# 6.5. Planning for Autonomous Driving.#

Motion primitives provide a computationally efficient tool for fast, local motion planning.

In previous chapters, we have mainly considered two kinds of planning problems. For the trash sorting robot, vacuum cleaning robot, and warehouse robot, we focused on the problem of making the best decisions in the presence of uncertainty. In these problems, we used probability theory to quantify uncertainty, and developed policies to maximize the expected benefit (or to minimize the expected cost) of executing actions in a given state. In contrast, for the differential drive robot (DDR), we considered the purely geometric problem of planning collision-free paths.

A common characteristic of these is that each addresses a global problem. For MDPs, we used value or policy iteration to establish a policy over the entire state space. For DDRs, we searched the entire configuration space for a collision-free path. Furthermore, the methods we developed for both problems were completely general. Our probabilistic approaches work for arbitrary probability distributions, reward functions, and system dynamics. Our geometric approaches to path planning work for arbitrary environments, and can easily be extended to robots with complex dynamics (e.g., we will extend RRTs to the case of drones in the next chapter).

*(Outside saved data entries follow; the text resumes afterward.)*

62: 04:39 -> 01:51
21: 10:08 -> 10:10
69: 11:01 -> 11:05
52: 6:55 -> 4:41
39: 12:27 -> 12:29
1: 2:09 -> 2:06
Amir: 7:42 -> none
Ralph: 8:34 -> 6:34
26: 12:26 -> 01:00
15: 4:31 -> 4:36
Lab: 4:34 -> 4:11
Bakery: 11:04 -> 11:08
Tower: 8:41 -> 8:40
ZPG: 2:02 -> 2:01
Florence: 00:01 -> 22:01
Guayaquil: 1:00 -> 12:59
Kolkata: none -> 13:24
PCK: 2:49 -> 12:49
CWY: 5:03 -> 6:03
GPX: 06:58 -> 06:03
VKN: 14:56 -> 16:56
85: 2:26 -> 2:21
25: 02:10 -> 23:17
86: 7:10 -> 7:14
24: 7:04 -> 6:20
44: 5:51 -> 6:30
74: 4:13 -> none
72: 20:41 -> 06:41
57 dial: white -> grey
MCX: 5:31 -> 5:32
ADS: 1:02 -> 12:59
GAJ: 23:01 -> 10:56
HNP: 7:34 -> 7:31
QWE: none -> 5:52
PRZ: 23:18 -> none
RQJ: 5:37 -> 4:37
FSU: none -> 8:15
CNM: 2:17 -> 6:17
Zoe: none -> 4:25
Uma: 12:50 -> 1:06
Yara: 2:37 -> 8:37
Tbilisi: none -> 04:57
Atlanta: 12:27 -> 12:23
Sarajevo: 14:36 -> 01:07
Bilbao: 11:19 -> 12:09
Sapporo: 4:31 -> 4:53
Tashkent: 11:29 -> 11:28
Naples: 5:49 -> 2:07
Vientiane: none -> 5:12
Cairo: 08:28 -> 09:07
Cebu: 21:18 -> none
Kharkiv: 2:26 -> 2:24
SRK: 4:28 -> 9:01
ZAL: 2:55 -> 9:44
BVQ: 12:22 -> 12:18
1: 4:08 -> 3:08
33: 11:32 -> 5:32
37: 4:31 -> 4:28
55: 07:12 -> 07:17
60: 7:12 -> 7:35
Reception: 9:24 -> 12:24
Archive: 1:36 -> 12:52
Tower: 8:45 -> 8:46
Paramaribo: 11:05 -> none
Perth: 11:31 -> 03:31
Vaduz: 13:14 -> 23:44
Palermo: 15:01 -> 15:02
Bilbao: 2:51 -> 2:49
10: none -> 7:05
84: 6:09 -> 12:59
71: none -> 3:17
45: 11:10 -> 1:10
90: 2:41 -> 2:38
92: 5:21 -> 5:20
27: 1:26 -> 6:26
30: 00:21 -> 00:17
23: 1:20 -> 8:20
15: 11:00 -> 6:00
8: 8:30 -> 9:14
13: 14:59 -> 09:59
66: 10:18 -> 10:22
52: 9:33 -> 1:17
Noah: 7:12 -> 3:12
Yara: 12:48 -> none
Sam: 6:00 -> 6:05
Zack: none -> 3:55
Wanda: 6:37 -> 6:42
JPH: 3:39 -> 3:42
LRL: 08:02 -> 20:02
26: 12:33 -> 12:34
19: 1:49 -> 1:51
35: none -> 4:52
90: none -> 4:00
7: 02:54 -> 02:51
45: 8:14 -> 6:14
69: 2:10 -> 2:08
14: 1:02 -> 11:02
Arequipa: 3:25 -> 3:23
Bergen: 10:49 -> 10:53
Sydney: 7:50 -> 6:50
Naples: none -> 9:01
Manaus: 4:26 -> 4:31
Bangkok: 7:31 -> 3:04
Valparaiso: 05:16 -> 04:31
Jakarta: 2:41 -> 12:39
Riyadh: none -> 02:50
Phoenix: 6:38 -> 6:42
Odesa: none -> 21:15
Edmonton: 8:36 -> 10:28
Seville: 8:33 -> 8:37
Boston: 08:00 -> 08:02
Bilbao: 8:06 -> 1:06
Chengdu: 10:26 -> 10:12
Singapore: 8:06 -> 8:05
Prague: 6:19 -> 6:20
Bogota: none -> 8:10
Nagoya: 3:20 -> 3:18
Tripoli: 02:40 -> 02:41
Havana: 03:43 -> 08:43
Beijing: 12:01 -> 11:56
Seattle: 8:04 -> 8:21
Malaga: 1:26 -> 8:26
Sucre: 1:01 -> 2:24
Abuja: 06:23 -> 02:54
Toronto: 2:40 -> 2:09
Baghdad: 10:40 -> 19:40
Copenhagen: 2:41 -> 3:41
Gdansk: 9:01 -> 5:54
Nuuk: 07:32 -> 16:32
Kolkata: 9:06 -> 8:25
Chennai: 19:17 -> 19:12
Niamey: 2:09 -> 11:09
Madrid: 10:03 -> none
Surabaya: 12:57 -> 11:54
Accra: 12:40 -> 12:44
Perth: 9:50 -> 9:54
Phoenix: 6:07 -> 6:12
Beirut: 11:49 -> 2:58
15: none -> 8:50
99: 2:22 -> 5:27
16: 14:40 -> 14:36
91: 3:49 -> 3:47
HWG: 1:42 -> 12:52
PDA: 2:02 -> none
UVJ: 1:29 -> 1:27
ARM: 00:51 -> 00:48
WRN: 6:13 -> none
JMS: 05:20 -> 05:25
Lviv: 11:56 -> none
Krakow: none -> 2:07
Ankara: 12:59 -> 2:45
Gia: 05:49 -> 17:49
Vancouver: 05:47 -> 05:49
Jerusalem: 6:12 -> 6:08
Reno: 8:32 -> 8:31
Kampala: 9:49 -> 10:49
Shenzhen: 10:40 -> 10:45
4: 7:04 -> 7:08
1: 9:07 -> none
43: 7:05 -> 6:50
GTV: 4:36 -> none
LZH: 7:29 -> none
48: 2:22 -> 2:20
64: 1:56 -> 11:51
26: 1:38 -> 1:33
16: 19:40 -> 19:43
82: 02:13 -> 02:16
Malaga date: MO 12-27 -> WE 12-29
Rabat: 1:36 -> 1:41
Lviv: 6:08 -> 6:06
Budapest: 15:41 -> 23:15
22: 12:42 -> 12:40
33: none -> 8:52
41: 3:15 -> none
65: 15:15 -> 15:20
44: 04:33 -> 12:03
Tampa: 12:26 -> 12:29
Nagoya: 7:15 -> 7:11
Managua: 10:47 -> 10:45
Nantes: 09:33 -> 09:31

Methods that address global problems in broad generality often require significant computational resources and significant computation time. This can render such methods ineffective for situations in which real-time adaptivity is required over short time horizons, or in local regions of the state space. These conditions are exactly those confronted by self-driving cars, and for this reason, in this chapter we introduce a new approach, one that exploits precomputed motion primitives, for motion planning.

## 6.5.1. Motion Primitives#

To this point, we have considered two approaches for quantifying motions. For all of our probabilistic methods, we used a discrete time formulation and considered the effects of executing an action (e.g., move forward, move left) for a small duration of time, \(\Delta t\). To plan collision-free paths, we considered artificial potential fields and RRTs, both of which use short straight-line paths in the configuration space to connect configurations (small gradient descent steps for potential fields, and steering toward \(q_\mathrm{rand}\) for RRTs). In each case, the language of path segments is very simple, and in each case, a full plan will consist of many sequential steps.

This approach can be very inefficient for planning long trajectories that have well-defined
properties.
For example, consider a car traveling in reverse that wishes to suddenly change it’s orientation
by completing a rapid 180-degree turn (a favorite maneuver for drivers like James Bond and Steve McQueen).
This maneuver can be achieved by a predefined
sequence of steps: after achieving a reasonable speed, remove your foot from the gas pedal;
turn left sharply and hit the breaks; at the perfect moment, release the breaks
and straighten the wheel.
When stunt drivers execute this maneuver, they do not plan step-by-step what to do.
Rather, they have pre-compiled this sequence of steps into a basic action that can be executed
with little reasoning.
This is the basic idea of **motion primitives**.

Motion primitives can be defined in numerous ways. We could specify a geometric curve without consideration of time or dynamics (e.g., for a parallel parking robot, we might define an initial curve to move the car from the street into an empty parking spot). In cases where dynamics are significant (e.g., in drone flight), we might specify a feedback control law to be executed from an initial state until some final state is achieved. We might parameterize these primitives by duration, by geometric properties (e.g., angle, distance), or by state feedback conditions. This idea is illustrated in the figure below, which shows four motion primitives for a car. The primitive \(P_1\) corresponds to driving forward, while motion primitives \(P_2\), \(P_3\), and \(P_4\) correspond to veering to the left at increasingly sharp angles.

## 6.5.2. Planning using Motion Primitives#

The use of motion primitives can greatly reduce the cost of planning, since the set of actions available at any moment in time is small and easily computed. For the car example above, if we assume a symmetric set of motion primitives for veering to the right, motion planning can be reduced to choosing from this set of seven possible actions at each moment in time. If, for example, there is a slow moving car just ahead, it might be advantageous to change lanes using one of \(P_2\), \(P_3\), or \(P_4\). If there is a rapidly approaching oncoming car, it might be best to use \(P_2\), to delay changing lanes until that car has passed by.

More generally, a motion primitive typically includes a set of conditions that define when the primitive is applicable, and a set of possible transitions to other motion primitives. For example, it would be reasonable to veer left slightly and then drive straight, but it would not be reasonable to transition from forward motion to reverse motion without some intermediate maneuvering.

Under these conditions, planning can be effected by a generate-and-test approach. At each moment in time, the planner considers the current situation, enumerates the valid motion primitives (using preconditions for execution and set of valid transitions), and evaluates the benefit of each admissible candidate motion primitive. This approach can be effective for problems such as highway driving, where local context is all that is necessary for making decisions. For example, the traffic outside the Atlanta perimeter is irrelevant when leaving the downtown on a trip to Chicago. In this case, immediate driving decisions depend on the car just ahead, and the nearby cars in adjacent lanes.